In the ARIC testing cohort, these trajectory memberships were differentially associated with heart failure subtypes. Specifically, the red and dark green groups correlated with incident HFrEF alone, signifying declining or impaired systolic function as a precursor. The blue trajectory was linked exclusively with HFpEF, emphasizing diastolic dysfunction as a key driver in preserved ejection fraction heart failure. The orange trajectory showed significant associations with both HFpEF and HFrEF, reflecting combined systolic and diastolic deterioration.
Importantly, incorporating trajectory membership into predictive models improved discrimination and risk stratification for both heart failure overall and HFpEF specifically. This demonstrates added clinical utility beyond single-time-point cardiac function measures.
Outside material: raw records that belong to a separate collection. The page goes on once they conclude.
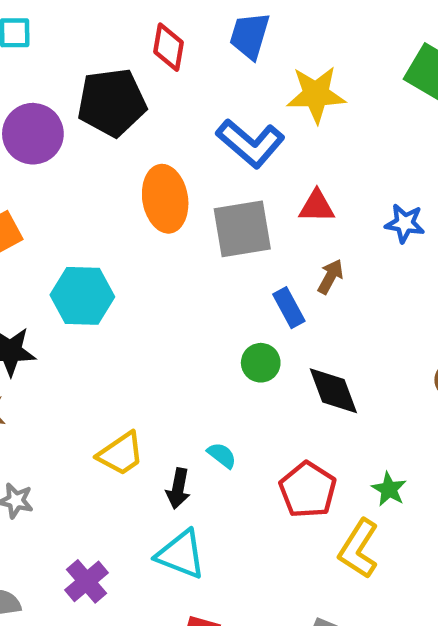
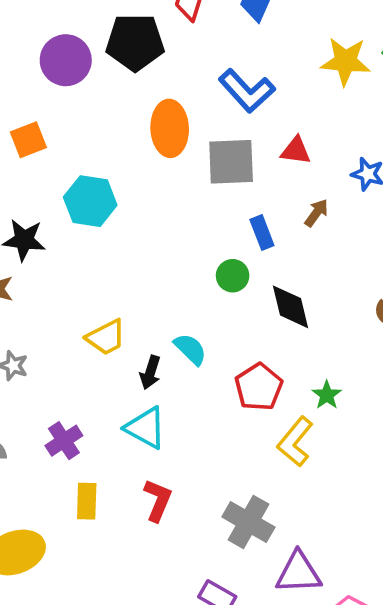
yellow star: (316, 94) -> (345, 61), moved
brown arrow: (330, 277) -> (316, 213), moved
cyan semicircle: (222, 455) -> (190, 349), size x1.4

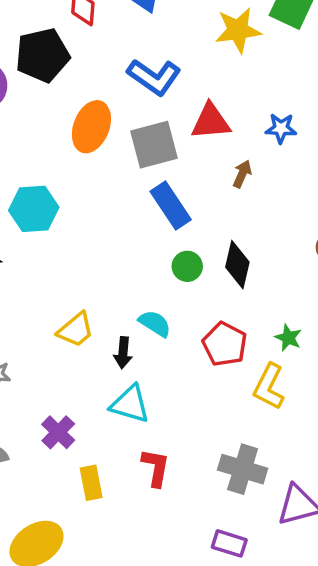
orange ellipse: (170, 128) -> (91, 127), turned 36
red triangle: (296, 151) -> (211, 122), size x1.4
blue rectangle: (262, 233) -> (171, 205), moved, size x1.5
green circle: (233, 276) -> (187, 266), moved
black diamond: (291, 307) -> (237, 265), turned 39

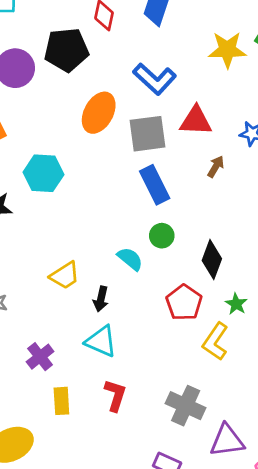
black diamond: (237, 265) -> (212, 260), moved
cyan semicircle: (155, 323) -> (130, 259), moved

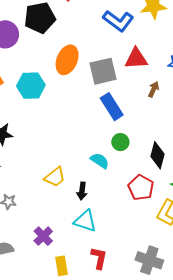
blue L-shape: (155, 79) -> (118, 21), moved
cyan hexagon: (43, 173) -> (31, 86), moved

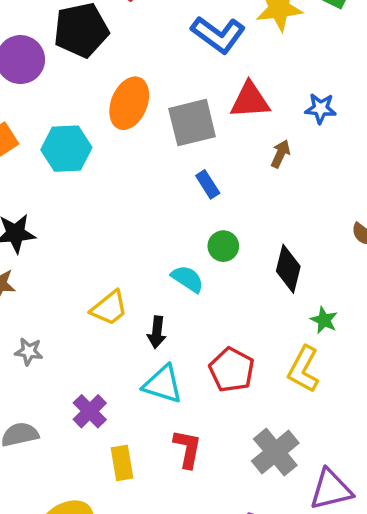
blue rectangle: (112, 107) -> (208, 184), size x0.6
red pentagon: (141, 188) -> (232, 370), moved
gray cross: (149, 260) -> (275, 452), turned 32

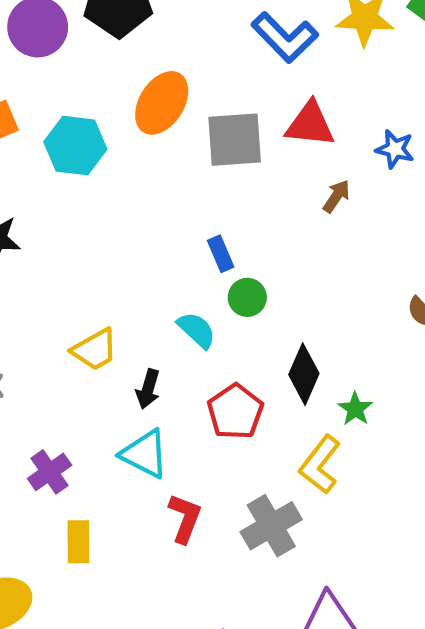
blue rectangle: (208, 184) -> (221, 254), moved
black diamond: (288, 269) -> (304, 374), moved
red pentagon: (232, 370) -> (235, 412), moved
red L-shape: (187, 449) -> (185, 518), moved
gray cross: (275, 452) -> (271, 526), moved

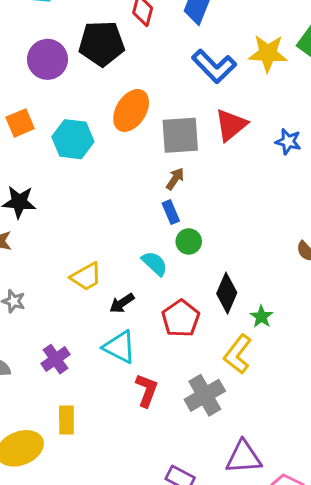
red triangle: (310, 124) -> (231, 125), turned -45
brown arrow: (336, 196) -> (175, 179), moved
black arrow: (148, 389) -> (122, 303), turned 40
yellow rectangle: (78, 542) -> (66, 420), moved

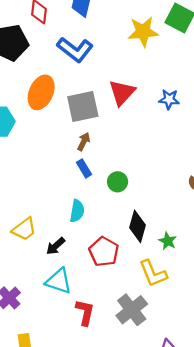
blue L-shape: (214, 66) -> (75, 50), moved
green circle: (189, 241) -> (118, 182), moved
cyan semicircle: (155, 263) -> (77, 211), turned 65
yellow L-shape: (238, 354) -> (153, 273), turned -52

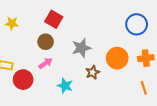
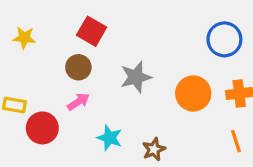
brown star: (93, 72) -> (154, 149), moved

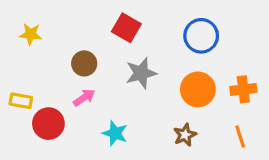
red square: (92, 31) -> (126, 28), moved
blue circle: (224, 39) -> (201, 36), moved
brown star: (154, 149) -> (185, 135), moved

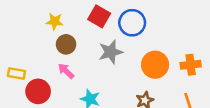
yellow star: (31, 34) -> (55, 21), moved
blue circle: (201, 36) -> (132, 23), moved
pink arrow: (84, 98) -> (66, 71), turned -102

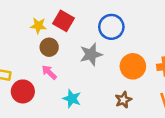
red square: (99, 16) -> (63, 21), moved

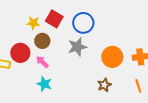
blue circle: (111, 27) -> (83, 23), moved
red circle: (23, 91) -> (20, 53), moved
cyan star: (72, 99) -> (44, 84), moved

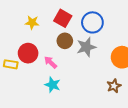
yellow star: (33, 23) -> (32, 22), moved
brown circle: (42, 41) -> (65, 41), moved

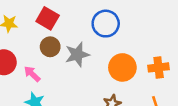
blue circle: (92, 22) -> (106, 24), moved

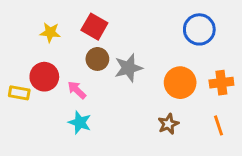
blue circle: (106, 24) -> (199, 29), moved

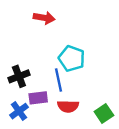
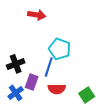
blue line: (58, 80) -> (49, 67), turned 30
purple rectangle: (38, 98) -> (32, 82), turned -63

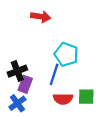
purple rectangle: (32, 82) -> (25, 84), moved
green square: (87, 95) -> (86, 97), moved, turned 35

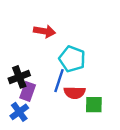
red arrow: (41, 17) -> (45, 31), moved
red semicircle: (63, 99) -> (75, 93), moved

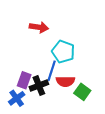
black cross: (19, 77) -> (39, 86), moved
green square: (94, 105) -> (82, 92), turned 35

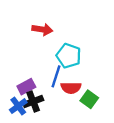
purple rectangle: (24, 80) -> (26, 87), turned 42
black cross: (39, 86) -> (33, 101), moved

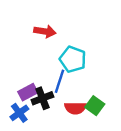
red semicircle: (71, 88) -> (75, 108), moved
black cross: (33, 101) -> (42, 98), moved

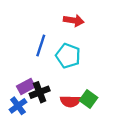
red arrow: (45, 31) -> (74, 20), moved
blue line: (59, 81) -> (41, 46), moved

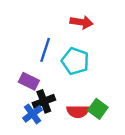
purple rectangle: (26, 86) -> (29, 81), moved, turned 54
blue cross: (18, 106) -> (33, 114), moved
Proteomic analysis identified 13 plasma proteins with significant associations to these cardiac trajectories. Mendelian randomization suggested potential causal effects of a subset of these proteins on LVEF and left ventricular volume remodeling, highlighting novel biomolecular pathways that could serve as future therapeutic targets or biomarkers.
Expert Commentary
The application of Bayesian non-parametric methods to jointly model systolic and diastolic function trajectories offers a refined perspective on cardiac aging and heart failure risk beyond traditional static measurements. The identification of distinct trajectory phenotypes aligned with known clinical entities reinforces the pathophysiological heterogeneity underpinning HFpEF versus HFrEF. This approach enables personalized risk prediction and highlights the temporal dynamics of cardiac function, which are crucial for timely intervention.
The integration of extensive proteomics data adds mechanistic depth and translational potential, pointing towards targetable molecules involved in myocardial remodeling processes. However, some limitations should be acknowledged. The study populations, while diverse, may limit generalizability to other ethnic groups or younger individuals. Echocardiographic measures such as E/A ratio can be influenced by loading conditions and have technical variability, which might affect trajectory classification. Future work should validate these trajectories in independent cohorts and explore the impact of interventions on altering trajectory patterns.
Conclusion
This study advances our understanding of heart failure pathogenesis by delineating integrated systolic and diastolic function trajectories in late life that differentially predict HFpEF and HFrEF. Bayesian modelling provides a robust tool for capturing complex longitudinal cardiac changes, enhancing risk stratification and enabling discovery of proteomic biomarkers with potential causal roles. Incorporating such trajectory-based assessments into clinical practice could improve early identification of at-risk individuals and guide precision medicine approaches. Continued research is warranted to translate these findings into therapeutic strategies that modify adverse cardiac trajectories and improve outcomes in heart failure.
References
Reimer Jensen AM, Ross JC, Arthur V, Hall ME, Matsushita K, Lennep B, Lutsey PL, Biering-Sørensen T, Shah AM. Integrated trajectories of systolic and diastolic function differentially associate with risk for heart failure with preserved and reduced ejection fraction and proteomic profiles. Eur J Heart Fail. 2025 Sep 2. doi:10.1002/ejhf.70015. Epub ahead of print. PMID: 40891821.
McDonagh TA, Metra M, Adamo M, et al. 2021 ESC Guidelines for the diagnosis and treatment of acute and chronic heart failure. Eur Heart J. 2021;42(36):3599-3726.
Borlaug BA, Paulus WJ. Heart failure with preserved ejection fraction: pathophysiology, diagnosis, and treatment. Eur Heart J. 2011;32(6):670-679.
Clerkin KJ, Gerber IL, Meadows C, et al. Proteomics and the heart: promising new directions for translational cardiovascular medicine. Circulation. 2014;129(13):1342-1356.